そこには、マスコミ各社の思惑が絡んでいたのかも知れない・・・。
どこからか、「見えない手」が伸びてきたのかも知れない・・・。
どちらにしても、この男には関係がなかっただろう。
自他共に認める「インプレゾンビ」だ。
「ZONE B」になるまでもなく、「すでにゾンビ」なのだ。
今日もせっせと、インプ稼ぎに余念がない。
絵文字だけでの返信やパクリプ・パクツイはもちろん、自分でデマを流すことも積極的に行っていた。
「お、いいスキャンダル。絡んでやれ」
「落ち込んでやがる。煽ってやれ」
「こいつ、調子乗ってんな。デマ流してやれ」
こうして着々と世間の大半から拒絶され、罵られていると、不思議なことに「コアなフォロワー」も現れる。
絶え間ないブーイングの合間に、礼賛のコメントもあるのだ。
それはごくごく少数だったが、「0」になることはなかった。
ある日、その中にとびっきりの美女を見つけた。
褐色の肌、吸い込まれそうな大きな瞳、そして意味ありげな微笑み。
どこから見ても、日本人ではなさそうだ。
書き込みは日本語で、それなりに堪能なところを見ると、日本で生まれ育ったということなのだろうか。溢れ出る好意がコメントからあからさまに読み取れた。

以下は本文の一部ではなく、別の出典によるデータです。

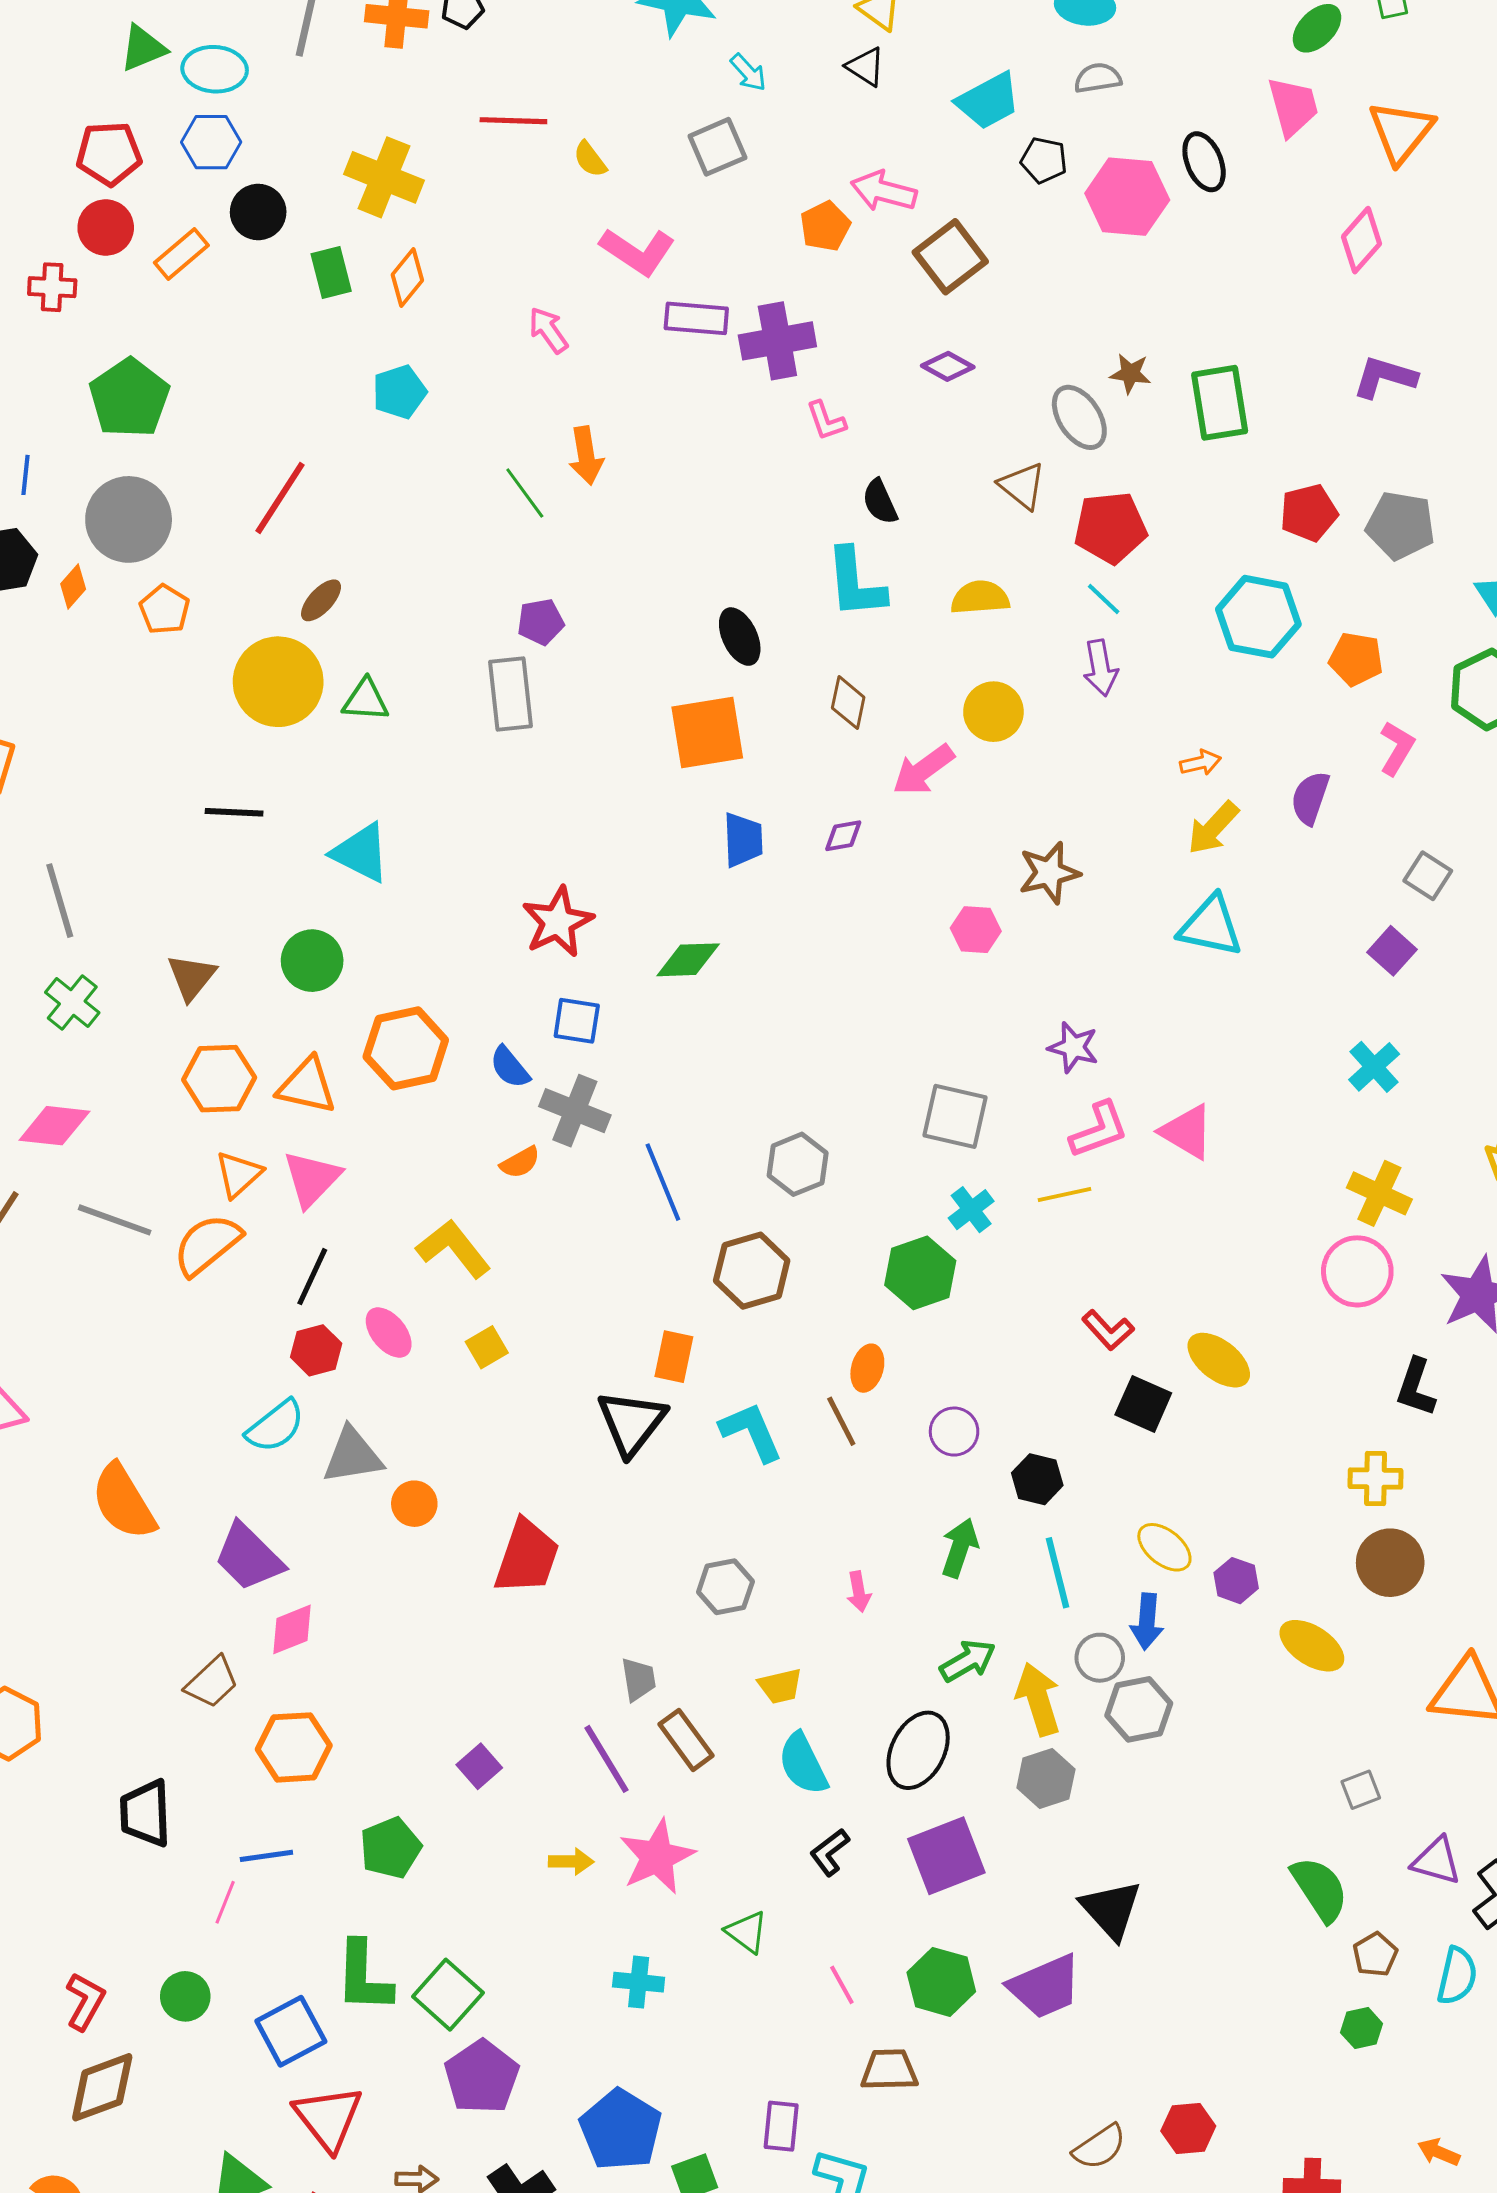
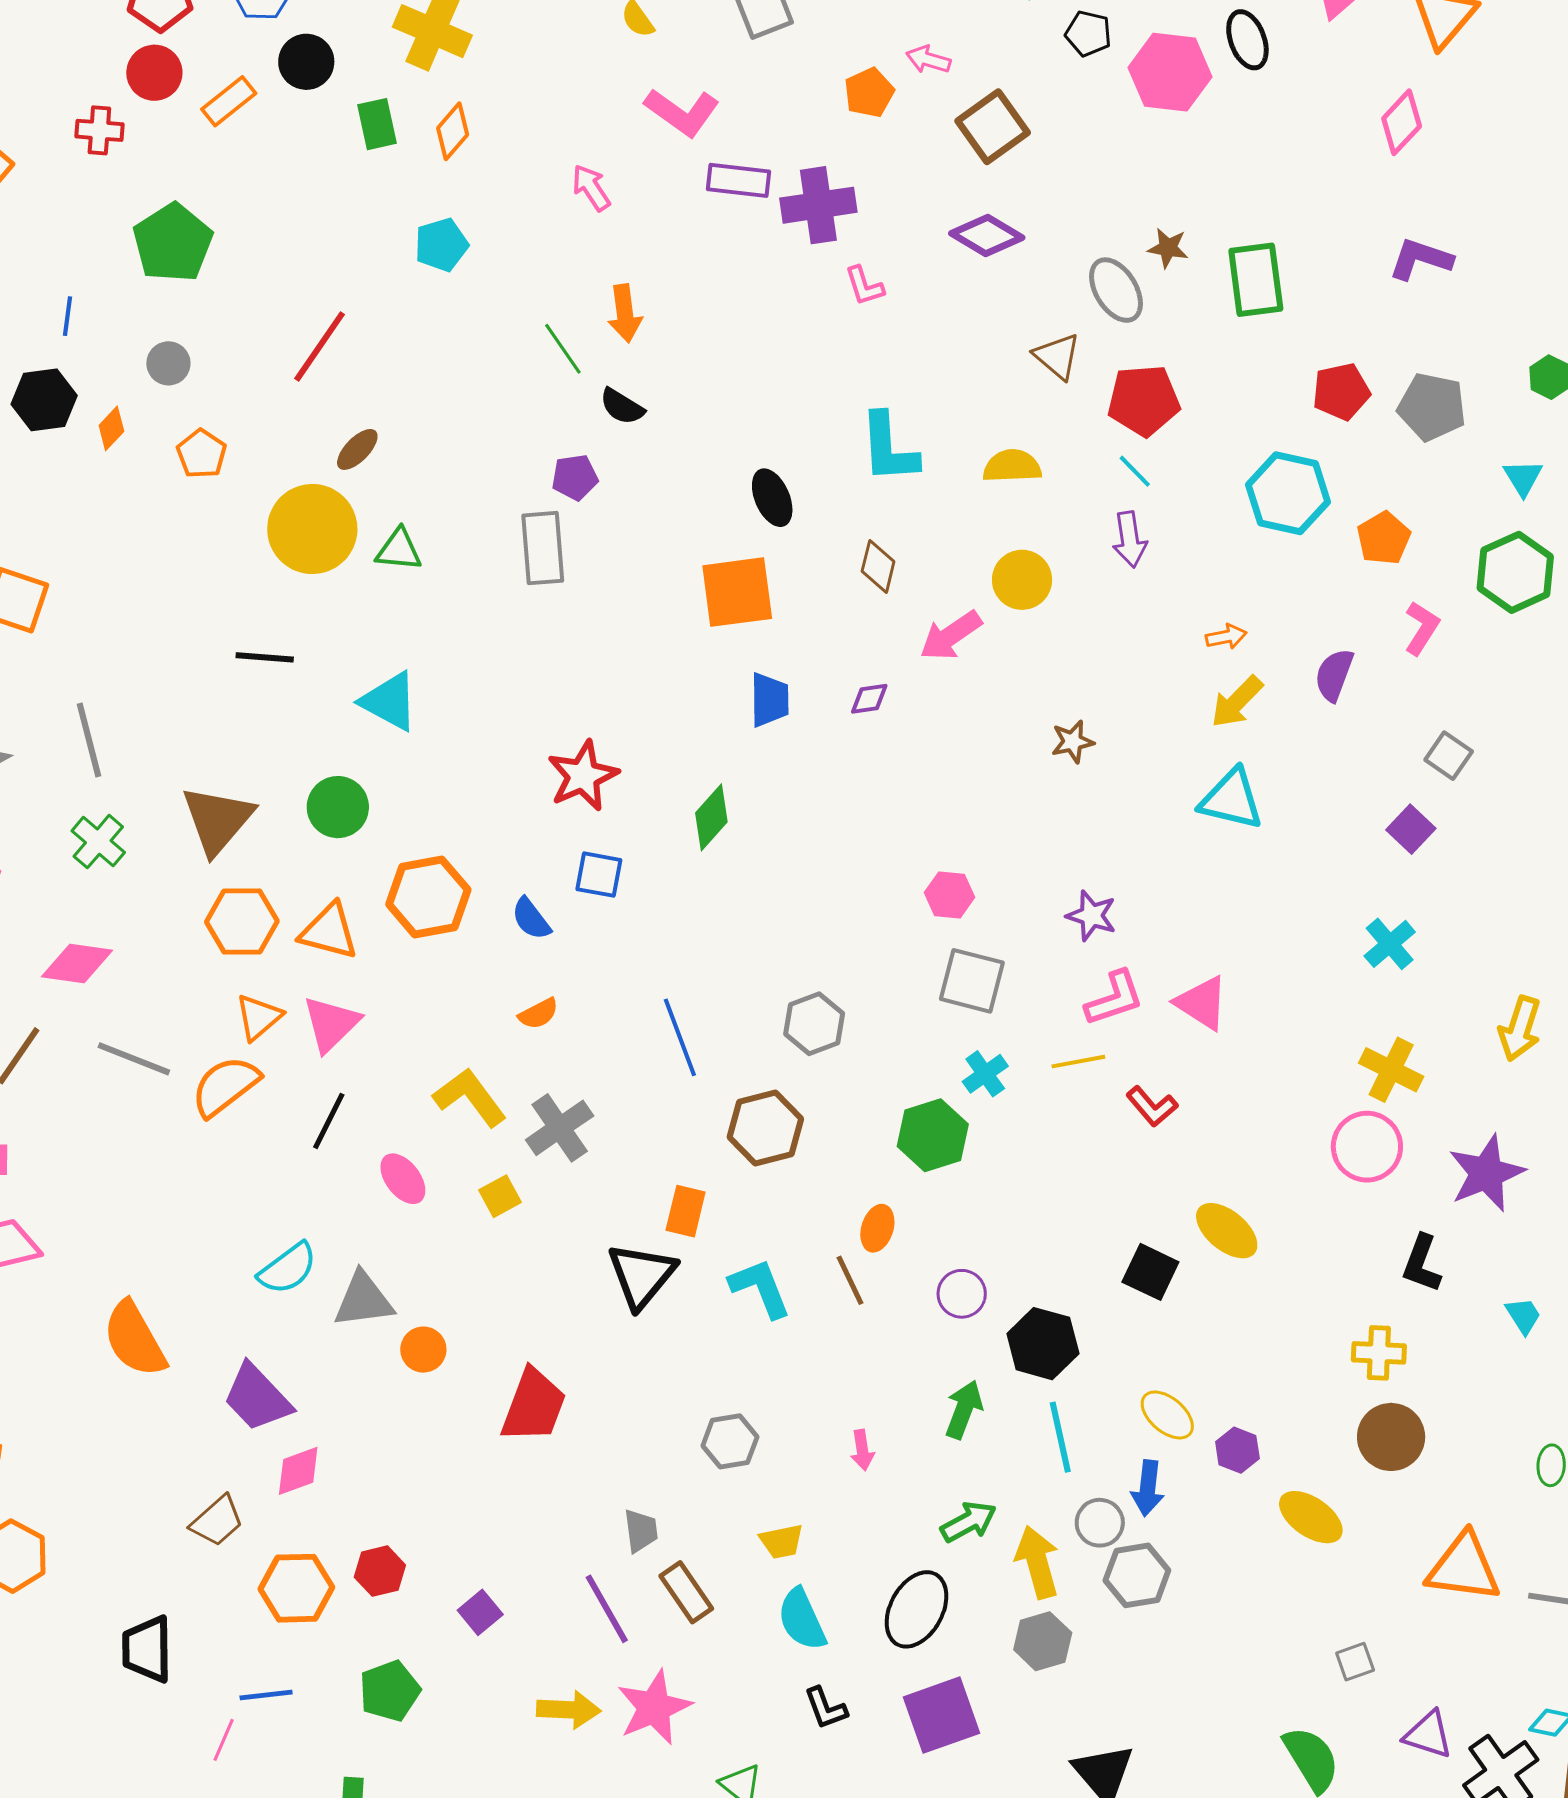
pink arrow: (884, 191) -> (928, 60), size x0.7
purple diamond: (948, 366) -> (987, 235), size x1.4
black semicircle: (880, 502) -> (622, 407), moved, turned -36
gray circle: (129, 519) -> (168, 363), size x0.5
orange pentagon: (1356, 659) -> (1384, 538), turned 30
brown star: (1049, 873) -> (1073, 742), size x0.7
pink hexagon: (976, 930) -> (950, 895), moved
green diamond: (688, 960) -> (711, 817), turned -48
brown triangle: (191, 977) -> (217, 820), size x1.5
gray cross: (575, 1111) -> (560, 1128), moved, turned 32
red L-shape: (1108, 1330) -> (1152, 1106), moved
red hexagon: (316, 1350) -> (380, 1571), moved
black hexagon: (1037, 1479) -> (1043, 1344), size x1.4
black L-shape: (830, 1852) -> (826, 1708), turned -75
yellow arrow: (571, 1862) -> (569, 1710), size x1.4

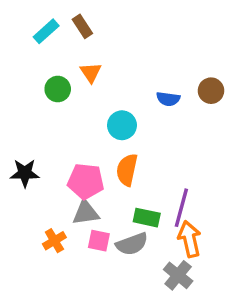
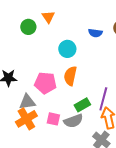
gray triangle: (86, 213) -> (27, 102), moved
green rectangle: (147, 218) -> (82, 105), turned -42
orange cross: (54, 241) -> (26, 119), size x1.5

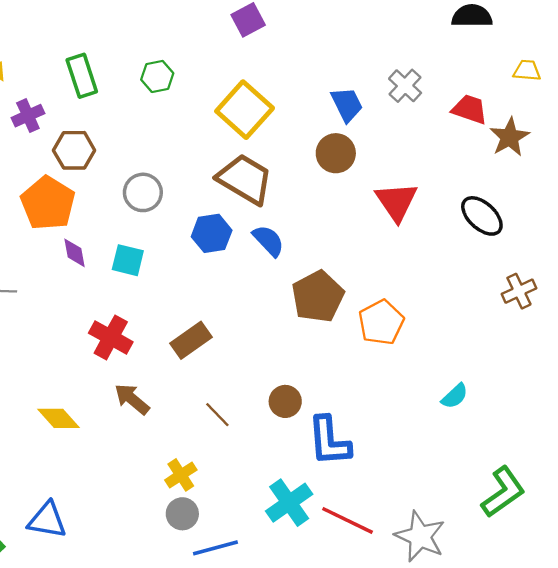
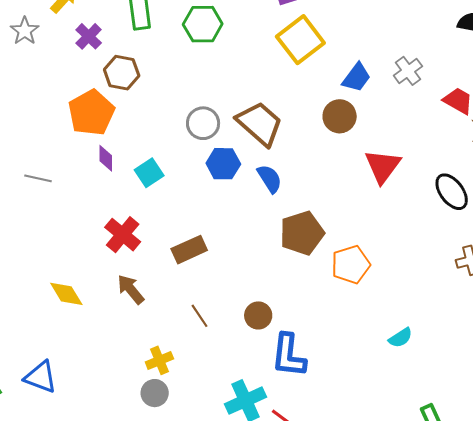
green hexagon: (157, 76) -> (203, 24), size x1.4
blue trapezoid: (347, 104) -> (356, 77), turned 52
yellow square: (245, 110) -> (300, 40), moved
purple cross: (28, 116) -> (89, 36), turned -32
gray circle: (143, 192) -> (203, 123), moved
cyan square: (128, 260) -> (149, 173), turned 32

「コイツを彼女にしたら、さぞかし反感を買うだろうな・・・w」
それだけのために、告白して、彼女にした。
コメントは荒れに荒れた!
彼女を心配するような書き込みもあったが、彼女自らがその行為を罵って、さらに相手を煽っている!!
いいねぇ、やるじゃん!
だが、それもそう長くは続かなかった。
世間は飽きるのが早い。
そういうワケで、次の手を打つ。
相手の好意に付け込んで、集められるだけ集めた彼女の情報を、まとめて曝してやった!!
案の定、コメントはまたまた大荒れになった。
犯罪だと騒ぎ出す奴までいた。
これだから、やめられない!!!
ふひひっ!
ふひーひっひっひっひっひ!!
笑いが止まらなかった。
やりやがった。
このままにすると思うなよ。
Dois-je laisser ma rancune de côté
「あ、おばあちゃん? どう、変わりない?? それでさ、今送ったヤツ、やっちゃって。・・・うん、いつも通りに。」
・・・さてと、あとはおばあちゃんに任せて、前祝いといきますか。
「すみませーーーん! 特上カルビ5人前と、チョレギサラダ3人前! あと生ビールとハイボール、どっちもピッチャーで!」
そうそう、忘れるところだった。
住所を確認しておかないと、ね・・・。
「あぁ、先生? いつものお願いします! 今送ったアカウントのヤツ。そう、ソイツです! わかったらメール下さい! それじゃ!」
「すみませーーーん! 生、まだですかーー? 先に持って来てー!」
・・・なんだろう、やたらと身体が熱い。
エアコンは16℃まで下げたのに、汗がどんどん溢れ出て来る。
・・・それに、やたらと身体がかゆい。
なにかのアレルギーだろうか・・・。
・・・な、なんだ、この皮膚の色・・・
ぐぢゅ。
う! うっわ! う、う、腕の・・・に、肉・・・が・・・・・・。
な、なんか・・・うま・・・そう・・・??
・・・。
・・・・・・。
・・・・・・・・・。
か・・・ゆ・・・。
・・・う・・・ま・・・。
「あ、おばあちゃん? ハロハロー! え? 上手くいった? ありがとう! うん、おじいちゃんに連絡入れておく! じゃ、またね!」
「あ、おじいちゃん? 久しぶりー! いきなりだけど、ZONE B情報だよ。〇〇市〇〇町の・・・ え? 大丈夫大丈夫! どうせ誰も聞く耳持たないだろうし、気にもしないだろうから! 前もそうだったじゃん。せっかく警告したのにね。みんな、目先の欲に眩んでるんだよ。とにかく、回収よろしくね! 研究続けて、早く『ZONE B計画』進めようよ! それにしても、SNS様々だね! うん、もう次のヤツも見つけてある!」
「インプレゾンビ」なんていう言葉ができた時は、とうとう計画がバレたのかと少しハラハラしたが、そんなことはなかった。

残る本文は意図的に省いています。